À l’envers

Nous prenons toutes choses à l’envers, cherchant à expliquer l’inexplicable, à coller partout des étiquettes qui finissent par cacher la réalité des choses qu’elles voudraient définir, comme si les mots, les concepts, pouvaient remplacer l’expérience. La foi est étouffée par le dogme et le rite, la pensée veut à tout prix dominer le ressenti. L’ineffable est nié, car on ne peut justement mettre de mots pour le qualifier, et l’on érige en lois des théories qui n’ont parfois aucun fondement, mais qui sont commodes à manipuler, ou pour manipuler. Bien-sûr, le savoir et la pensée sont des outils nécessaires pour comprendre le monde et s’y orienter, mais sont-ils suffisants ?
Il manque à l’humain une dimension pour qu’il trouve enfin sa juste place. Une dimension spirituelle, mais débarrassée de toute superstition, de tous ces dogmes et croyances qu’on lui a inculqués durant des siècles. Cette dimension, il faut que l’humain la découvre par lui-même, en lui-même, on ne peut la lui imposer. C’est là le sens de sa vie, trouver cette dimension qui lui manque. C’est aussi la clé pour accéder au bonheur qu’il recherche en vain tout autour de lui. Car le bonheur ne peut pas se penser, se conceptualiser, il n’est pas autour de nous, il n’est pas dans l’autre, dans l’objet, dans la circonstance, il est en chacun de nous. C’est le ressenti que nous avons qui procure ce bonheur, pas l’objet auquel nous l’associons quand il survient par hasard. Et c’est là que nous prenons les choses à l’envers, en cherchant à reproduire l’expérience en nous attachant aux circonstances qui l’ont provoquée : la présence, la possession, l’évènement. Au contraire, c’est en nous que nous devons creuser pour trouver la source de ce ressenti, et pouvoir alors l’expérimenter indépendamment de ces circonstances.

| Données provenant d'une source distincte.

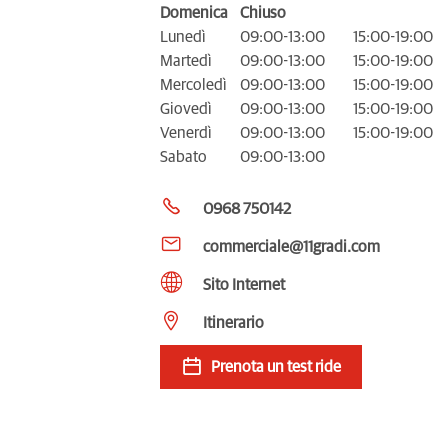
Domenica
Chiuso
Lunedì
09:00-13:00
15:00-19:00
Martedì
09:00-13:00
15:00-19:00
Mercoledì
09:00-13:00
15:00-19:00
Giovedì
09:00-13:00
15:00-19:00
Venerdì
09:00-13:00
15:00-19:00
Sabato
09:00-13:00
0968 750142
commerciale@11gradi.com
Sito Internet
Itinerario
Prenota un test ride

(Le dit d’Athanase, le sage de la montagne)

Il est temps

Il est grand temps
de prendre le temps,
de prendre le temps par la main,
pour marcher à son pas.
On dit bien qu’il ne faut pas
aller plus vite que la musique.
C’est pourtant ce que nous faisons.
Nous vivons trop vite,
tout, tout de suite.
Prendre le temps, prendre son temps,
prendre le temps de respirer,
le temps de souffler.
Prendre le temps de savourer.
Et si nous avons peu,
raison de plus de savourer
le peu que nous avons.
Comme disait la chanson :
Il en faut peu pour être heureux :
une respiration, le flux et le reflux,
et le bonheur est là,
qui jaillit à l’intérieur.
C’est si simple qu’on se demande
après quoi nous perdons notre temps,
à courir partout sans raison.
Nous courons après notre ombre,
Nous courons après notre enfance perdue,
mais elle n’est pas perdue,
elle se tient là, tous près, au fond de nous,
attendant que nous voulions bien arrêter de courir,
que nous prenions enfin le temps,
le temps de regarder, en nous,
et d’enfin la retrouver,
cette magie qui mettait la lumière dans nos yeux,
quand nous avions le temps,
le temps de rire, le temps de voir,
le temps de sourire, le temps de respirer,
le temps de regarder, les soirs d’été,
le ciel et ses milliers d’étoiles.
Il est temps, il est grand temps
de prendre le temps,
le temps de respirer.

Athanase (le sage de la montagne)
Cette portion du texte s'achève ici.